== Record set ==
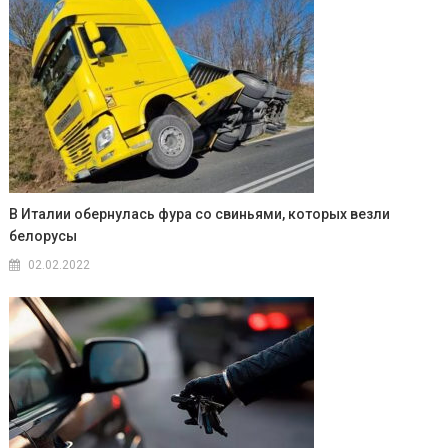
В Италии обернулась фура со свиньями, которых везли
белорусы
02.02.2022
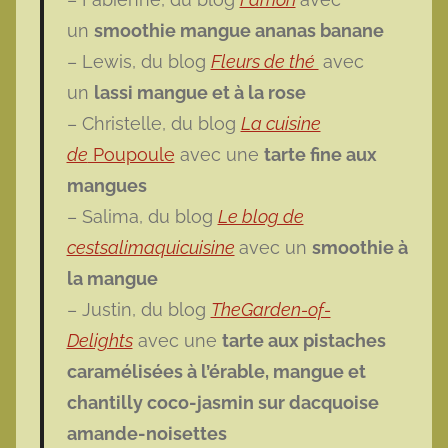
un
smoothie mangue ananas banane
– Lewis, du blog
Fleurs de thé
avec
un
lassi mangue et à la rose
– Christelle, du blog
La cuisine
de
Poupoule
avec une
tarte fine aux
mangues
– Salima, du blog
Le blog de
cestsalimaquicuisine
avec un
smoothie à
la mangue
– Justin, du blog
TheGarden-of-
Delights
avec une
tarte aux pistaches
caramélisées à l’érable, mangue et
chantilly coco-jasmin sur dacquoise
amande-noisettes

== Problem details ==
Gather all lines of the records that include the word "smoothie".

== Response below ==
smoothie mangue ananas banane
smoothie à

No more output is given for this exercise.